● **DATASET EXCERPTS**
= = = = = = =
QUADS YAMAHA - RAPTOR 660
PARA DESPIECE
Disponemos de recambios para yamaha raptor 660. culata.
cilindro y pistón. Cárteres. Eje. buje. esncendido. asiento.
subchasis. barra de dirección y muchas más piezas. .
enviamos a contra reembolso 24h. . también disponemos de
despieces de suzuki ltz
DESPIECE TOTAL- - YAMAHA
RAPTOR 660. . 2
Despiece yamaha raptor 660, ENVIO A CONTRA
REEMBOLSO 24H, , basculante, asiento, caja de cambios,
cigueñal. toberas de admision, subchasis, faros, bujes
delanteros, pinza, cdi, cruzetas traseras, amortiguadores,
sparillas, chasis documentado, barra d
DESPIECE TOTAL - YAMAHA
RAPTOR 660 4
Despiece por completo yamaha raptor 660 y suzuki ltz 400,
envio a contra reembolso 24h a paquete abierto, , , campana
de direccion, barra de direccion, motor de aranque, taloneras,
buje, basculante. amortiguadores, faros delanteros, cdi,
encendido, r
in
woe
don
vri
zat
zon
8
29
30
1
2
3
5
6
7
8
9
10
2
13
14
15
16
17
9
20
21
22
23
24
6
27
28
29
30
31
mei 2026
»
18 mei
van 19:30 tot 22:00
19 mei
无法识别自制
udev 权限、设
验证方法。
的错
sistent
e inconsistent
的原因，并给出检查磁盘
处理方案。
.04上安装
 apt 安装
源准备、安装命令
= = = = = = =
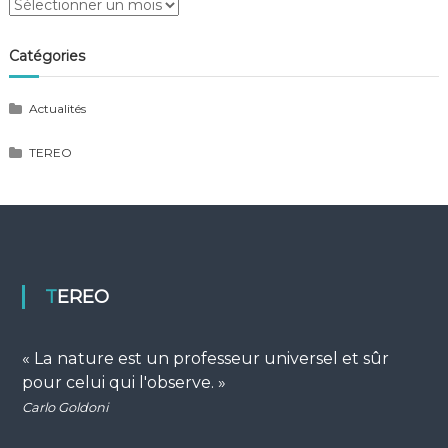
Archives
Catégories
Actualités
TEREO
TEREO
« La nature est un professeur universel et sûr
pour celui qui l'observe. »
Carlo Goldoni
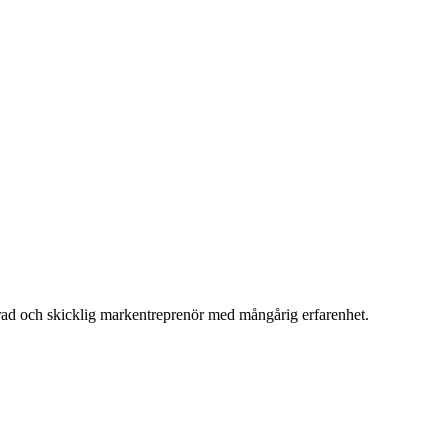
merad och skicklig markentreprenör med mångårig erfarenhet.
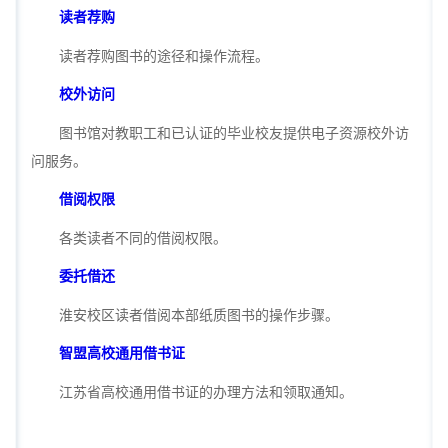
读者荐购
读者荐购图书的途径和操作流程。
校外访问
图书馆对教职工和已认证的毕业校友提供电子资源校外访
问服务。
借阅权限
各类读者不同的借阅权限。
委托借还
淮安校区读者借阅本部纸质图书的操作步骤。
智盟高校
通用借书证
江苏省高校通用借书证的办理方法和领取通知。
= = = = = = =
● **WORK ITEM**
Reply with one number only: how many lines of the listing hold "suzuki"?

● **PROBLEM SOLUTION**
2